Stored data entries:
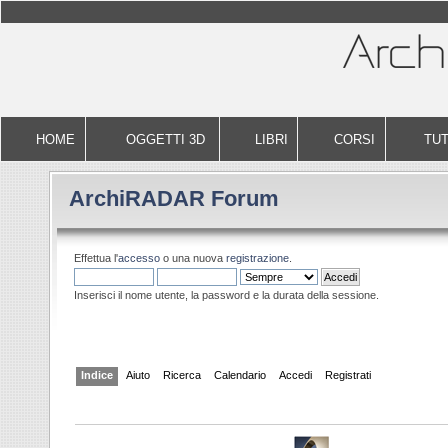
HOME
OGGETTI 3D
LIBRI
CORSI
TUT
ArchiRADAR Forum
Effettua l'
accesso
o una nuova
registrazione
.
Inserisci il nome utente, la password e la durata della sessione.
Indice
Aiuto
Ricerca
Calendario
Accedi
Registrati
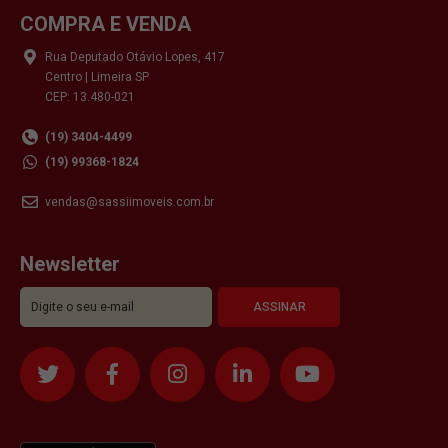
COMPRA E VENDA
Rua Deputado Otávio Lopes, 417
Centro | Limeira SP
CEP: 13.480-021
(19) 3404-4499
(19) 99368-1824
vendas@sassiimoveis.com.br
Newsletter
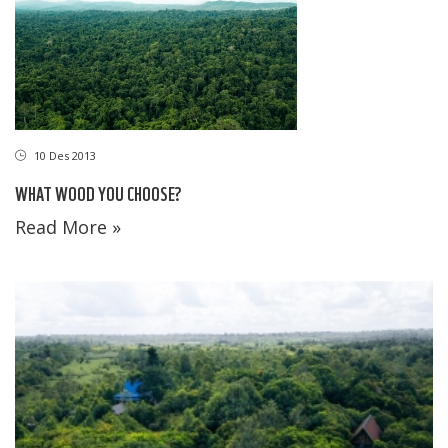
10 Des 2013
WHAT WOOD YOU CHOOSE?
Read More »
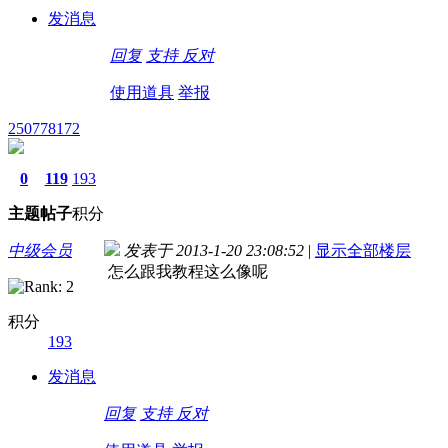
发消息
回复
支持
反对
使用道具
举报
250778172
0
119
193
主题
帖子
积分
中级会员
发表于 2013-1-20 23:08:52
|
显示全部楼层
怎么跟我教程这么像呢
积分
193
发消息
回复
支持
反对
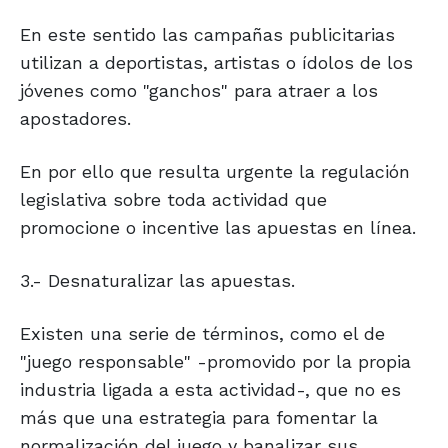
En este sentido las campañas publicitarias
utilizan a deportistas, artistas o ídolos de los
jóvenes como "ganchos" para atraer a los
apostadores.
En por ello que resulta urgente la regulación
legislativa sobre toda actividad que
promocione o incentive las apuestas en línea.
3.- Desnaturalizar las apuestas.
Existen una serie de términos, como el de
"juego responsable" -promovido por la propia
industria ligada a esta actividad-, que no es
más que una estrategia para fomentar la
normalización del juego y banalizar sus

...

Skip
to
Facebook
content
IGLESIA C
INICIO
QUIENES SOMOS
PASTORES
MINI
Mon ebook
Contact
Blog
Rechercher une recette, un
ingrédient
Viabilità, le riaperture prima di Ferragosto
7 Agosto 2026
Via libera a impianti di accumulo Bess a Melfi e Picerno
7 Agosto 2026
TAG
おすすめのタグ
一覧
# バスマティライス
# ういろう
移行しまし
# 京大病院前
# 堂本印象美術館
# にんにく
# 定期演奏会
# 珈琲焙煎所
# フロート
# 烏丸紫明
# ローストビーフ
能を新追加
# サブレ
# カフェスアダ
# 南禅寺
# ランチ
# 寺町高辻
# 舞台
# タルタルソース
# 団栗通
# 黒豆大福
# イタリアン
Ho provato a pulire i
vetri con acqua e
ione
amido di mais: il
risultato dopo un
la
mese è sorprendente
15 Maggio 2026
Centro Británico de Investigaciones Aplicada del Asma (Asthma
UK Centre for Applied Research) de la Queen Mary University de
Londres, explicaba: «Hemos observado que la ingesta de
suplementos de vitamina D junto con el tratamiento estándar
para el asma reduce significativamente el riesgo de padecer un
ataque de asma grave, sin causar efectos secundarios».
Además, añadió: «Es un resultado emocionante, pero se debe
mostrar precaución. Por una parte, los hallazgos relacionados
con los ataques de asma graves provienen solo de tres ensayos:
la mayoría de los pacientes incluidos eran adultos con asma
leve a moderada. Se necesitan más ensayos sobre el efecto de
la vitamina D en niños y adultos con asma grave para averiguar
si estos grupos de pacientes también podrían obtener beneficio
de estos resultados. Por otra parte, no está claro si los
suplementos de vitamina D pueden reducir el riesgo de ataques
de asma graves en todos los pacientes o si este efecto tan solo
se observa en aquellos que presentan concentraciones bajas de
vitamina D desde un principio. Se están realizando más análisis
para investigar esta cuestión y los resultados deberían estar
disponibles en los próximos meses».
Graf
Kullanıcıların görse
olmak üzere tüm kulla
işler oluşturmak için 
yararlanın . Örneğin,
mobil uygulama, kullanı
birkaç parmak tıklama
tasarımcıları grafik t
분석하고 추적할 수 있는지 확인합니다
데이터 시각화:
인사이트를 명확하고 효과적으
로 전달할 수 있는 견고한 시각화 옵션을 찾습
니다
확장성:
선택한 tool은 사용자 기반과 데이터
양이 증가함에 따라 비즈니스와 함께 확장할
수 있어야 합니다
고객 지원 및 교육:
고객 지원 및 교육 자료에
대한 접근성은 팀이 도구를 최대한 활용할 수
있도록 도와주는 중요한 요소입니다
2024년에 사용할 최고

* * *

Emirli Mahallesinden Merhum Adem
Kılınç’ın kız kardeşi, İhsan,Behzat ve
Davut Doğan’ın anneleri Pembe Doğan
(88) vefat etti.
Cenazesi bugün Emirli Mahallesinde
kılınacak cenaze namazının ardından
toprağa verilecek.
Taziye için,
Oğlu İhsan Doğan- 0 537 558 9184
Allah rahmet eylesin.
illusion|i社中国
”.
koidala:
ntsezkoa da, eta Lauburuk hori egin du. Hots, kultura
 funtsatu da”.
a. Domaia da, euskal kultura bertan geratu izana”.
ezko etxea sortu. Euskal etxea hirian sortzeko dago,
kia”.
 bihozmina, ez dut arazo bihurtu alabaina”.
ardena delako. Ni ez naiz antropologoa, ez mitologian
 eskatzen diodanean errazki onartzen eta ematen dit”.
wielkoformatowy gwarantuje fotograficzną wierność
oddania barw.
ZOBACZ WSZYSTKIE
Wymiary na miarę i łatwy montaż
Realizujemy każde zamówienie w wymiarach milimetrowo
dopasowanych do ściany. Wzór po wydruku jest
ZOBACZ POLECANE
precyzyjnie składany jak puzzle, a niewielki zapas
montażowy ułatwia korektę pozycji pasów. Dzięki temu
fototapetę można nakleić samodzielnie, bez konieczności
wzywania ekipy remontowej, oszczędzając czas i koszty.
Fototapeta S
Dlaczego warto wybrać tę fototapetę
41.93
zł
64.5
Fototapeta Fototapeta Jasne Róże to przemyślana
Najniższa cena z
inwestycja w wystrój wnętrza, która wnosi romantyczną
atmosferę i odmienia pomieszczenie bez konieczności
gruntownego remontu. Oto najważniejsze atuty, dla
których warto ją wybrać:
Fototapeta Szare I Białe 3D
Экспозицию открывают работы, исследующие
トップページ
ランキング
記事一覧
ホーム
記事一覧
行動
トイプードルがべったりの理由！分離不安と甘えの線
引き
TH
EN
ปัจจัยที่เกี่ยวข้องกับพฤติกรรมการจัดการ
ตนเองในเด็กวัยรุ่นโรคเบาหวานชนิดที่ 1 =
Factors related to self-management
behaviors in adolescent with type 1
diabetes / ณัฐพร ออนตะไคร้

> Instructions to follow:
Once the line with "ZOBACZ WSZYSTKIE" is found in the records above, print exactly that line and every line after it through the line with "diabetes / ณัฐพร ออนตะไคร้".

> Result for this task:
ZOBACZ WSZYSTKIE
Wymiary na miarę i łatwy montaż
Realizujemy każde zamówienie w wymiarach milimetrowo
dopasowanych do ściany. Wzór po wydruku jest
ZOBACZ POLECANE
precyzyjnie składany jak puzzle, a niewielki zapas
montażowy ułatwia korektę pozycji pasów. Dzięki temu
fototapetę można nakleić samodzielnie, bez konieczności
wzywania ekipy remontowej, oszczędzając czas i koszty.
Fototapeta S
Dlaczego warto wybrać tę fototapetę
41.93
zł
64.5
Fototapeta Fototapeta Jasne Róże to przemyślana
Najniższa cena z
inwestycja w wystrój wnętrza, która wnosi romantyczną
atmosferę i odmienia pomieszczenie bez konieczności
gruntownego remontu. Oto najważniejsze atuty, dla
których warto ją wybrać:
Fototapeta Szare I Białe 3D
Экспозицию открывают работы, исследующие
トップページ
ランキング
記事一覧
ホーム
記事一覧
行動
トイプードルがべったりの理由！分離不安と甘えの線
引き
TH
EN
ปัจจัยที่เกี่ยวข้องกับพฤติกรรมการจัดการ
ตนเองในเด็กวัยรุ่นโรคเบาหวานชนิดที่ 1 =
Factors related to self-management
behaviors in adolescent with type 1
diabetes / ณัฐพร ออนตะไคร้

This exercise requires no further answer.